Diverting public funds to private educational institutions would “threaten Elizabethton City Schools’ ability to maintain its exemplary quality of programs and services,” the resolution says, and “strongly urges the Tennessee General Assembly to reject such legislation and/or any other similar voucher or Education Savings Account legislation that would divert public dollars away from public schools.”
Filed in the state Senate and House, the Education Freedom Act of 2025 would provide 20,000 scholarships in the 2025-2026 school year, half of which would go to students whose annual household income does not exceed 300 percent of the limit for free or reduced-price lunch; those who are zoned to attend certain schools in an Achievement School District; or others who are eligible under state law because of certain disabilities and meeting other related criteria.
The remaining 10,000 scholarships would be available for all other eligible students, meaning the student is a Tennessee resident and entitled to attend a public school, “except for a student enrolled in a home school or in a church-related school, with which the student’s parent is associated, registered, or is participating as a parent-teacher for purposes of law related to homeschooling.”
Beginning with the 2026-2027 school year, the number of scholarships would be determined by the amount of available funding.
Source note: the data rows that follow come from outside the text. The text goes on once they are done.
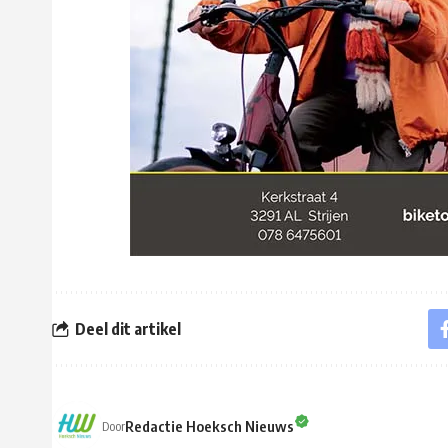
Deel dit artikel
Redactie Hoeksch Nieuws
Door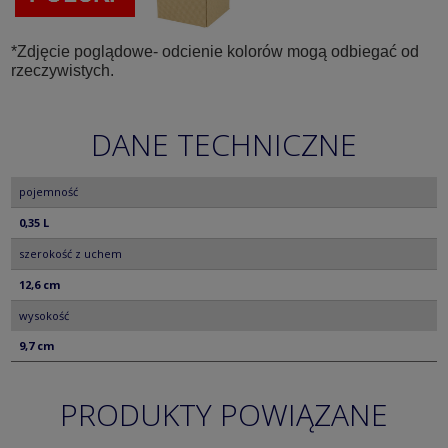
*Zdjęcie poglądowe- odcienie kolorów mogą odbiegać od
rzeczywistych.
DANE TECHNICZNE
pojemność
0,35 L
szerokość z uchem
12,6 cm
wysokość
9,7 cm
PRODUKTY POWIĄZANE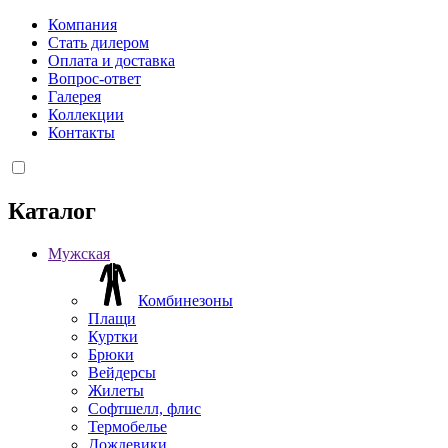
Компания
Стать дилером
Оплата и доставка
Вопрос-ответ
Галерея
Коллекции
Контакты
Каталог
Мужская
Комбинезоны
Плащи
Куртки
Брюки
Вейдерсы
Жилеты
Софтшелл, флис
Термобелье
Дождевики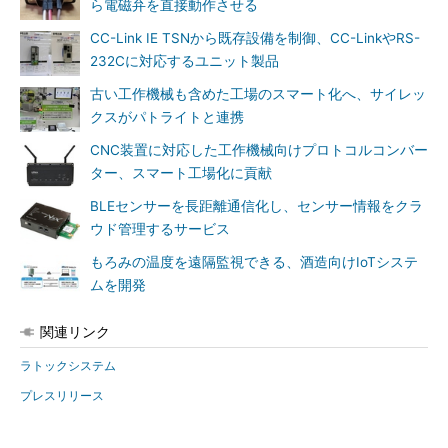
ら電磁弁を直接動作させる
CC-Link IE TSNから既存設備を制御、CC-LinkやRS-
232Cに対応するユニット製品
古い工作機械も含めた工場のスマート化へ、サイレッ
クスがパトライトと連携
CNC装置に対応した工作機械向けプロトコルコンバー
ター、スマート工場化に貢献
BLEセンサーを長距離通信化し、センサー情報をクラ
ウド管理するサービス
もろみの温度を遠隔監視できる、酒造向けIoTシステ
ムを開発
関連リンク
ラトックシステム
プレスリリース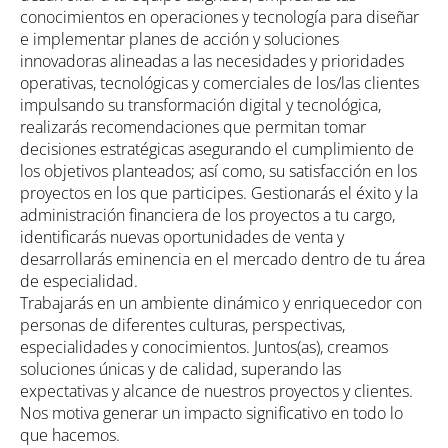
conocimientos en operaciones y tecnología para diseñar
e implementar planes de acción y soluciones
innovadoras alineadas a las necesidades y prioridades
operativas, tecnológicas y comerciales de los/las clientes
impulsando su transformación digital y tecnológica,
realizarás recomendaciones que permitan tomar
decisiones estratégicas asegurando el cumplimiento de
los objetivos planteados; así como, su satisfacción en los
proyectos en los que participes. Gestionarás el éxito y la
administración financiera de los proyectos a tu cargo,
identificarás nuevas oportunidades de venta y
desarrollarás eminencia en el mercado dentro de tu área
de especialidad.
Trabajarás en un ambiente dinámico y enriquecedor con
personas de diferentes culturas, perspectivas,
especialidades y conocimientos. Juntos(as), creamos
soluciones únicas y de calidad, superando las
expectativas y alcance de nuestros proyectos y clientes.
Nos motiva generar un impacto significativo en todo lo
que hacemos.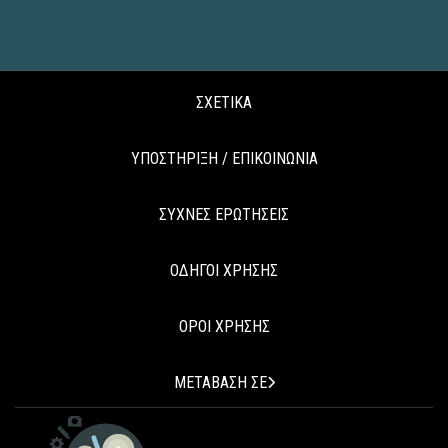
ΣΧΕΤΙΚΑ
ΥΠΟΣΤΗΡΙΞΗ / ΕΠΙΚΟΙΝΩΝΙΑ
ΣΥΧΝΕΣ ΕΡΩΤΗΣΕΙΣ
ΟΔΗΓΟΙ ΧΡΗΣΗΣ
ΟΡΟΙ ΧΡΗΣΗΣ
ΜΕΤΑΒΑΣΗ ΣΕ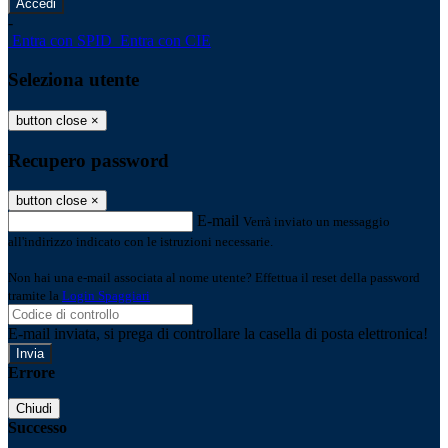
-
Entra con SPID
Entra con CIE
Seleziona utente
button close
×
Recupero password
button close
×
E-mail
Verrà inviato un messaggio
all'indirizzo indicato con le istruzioni necessarie.
Non hai una e-mail associata al nome utente? Effettua il reset della password
tramite la
Login Spaggiari
E-mail inviata, si prega di controllare la casella di posta elettronica!
Errore
Chiudi
Successo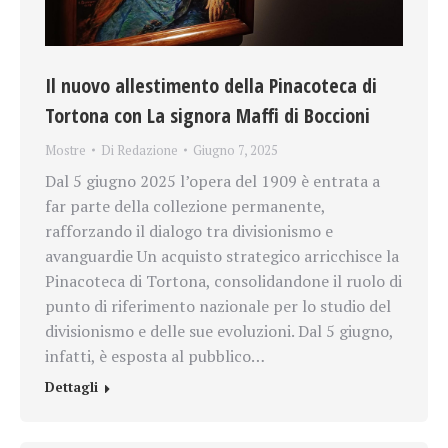
Il nuovo allestimento della Pinacoteca di
Tortona con La signora Maffi di Boccioni
Mostre
Di
Redazione
Giugno 7, 2025
Dal 5 giugno 2025 l’opera del 1909 è entrata a
far parte della collezione permanente,
rafforzando il dialogo tra divisionismo e
avanguardie Un acquisto strategico arricchisce la
Pinacoteca di Tortona, consolidandone il ruolo di
punto di riferimento nazionale per lo studio del
divisionismo e delle sue evoluzioni. Dal 5 giugno,
infatti, è esposta al pubblico…
Dettagli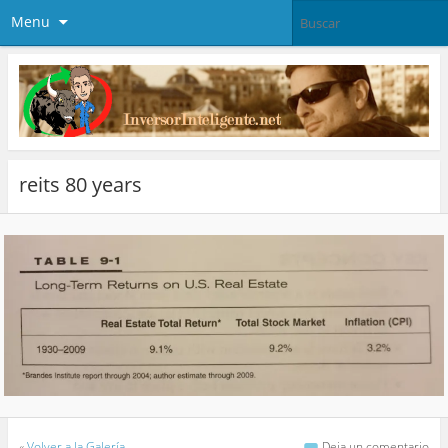
Menu
reits 80 years
«
Volver a la Galería
Deja un comentario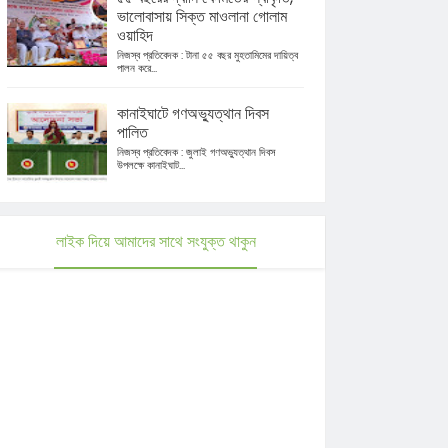
ভালোবাসায় সিক্ত মাওলানা গোলাম
ওয়াহিদ
নিজস্ব প্রতিবেদক : টানা ৫৫ বছর মুহতামিমের দায়িত্ব
পালন করে...
কানাইঘাটে গণঅভ্যুত্থান দিবস
পালিত
নিজস্ব প্রতিবেদক : জুলাই গণঅভ্যুত্থান দিবস
উপলক্ষে কানাইঘাট...
লাইক দিয়ে আমাদের সাথে সংযুক্ত থাকুন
Under the act, if the number of applications exceeds 75 percent of available scholarships for the current year, the number of scholarships available for the next school year must be increased by an additional 5,000 scholarships.
Under the act, 80 percent of the privilege tax collected for sports wagering would be used to construct and maintain public school buildings, with consideration given to those located in a county the state considers economically distressed or at-risk, as well those that have been impacted by “any emergency or natural disaster that has resulted in significant damage to an existing public school building or facility.”
The 114th General Assembly will convene in a special session on Monday, Jan. 27, to consider the act and other legislation.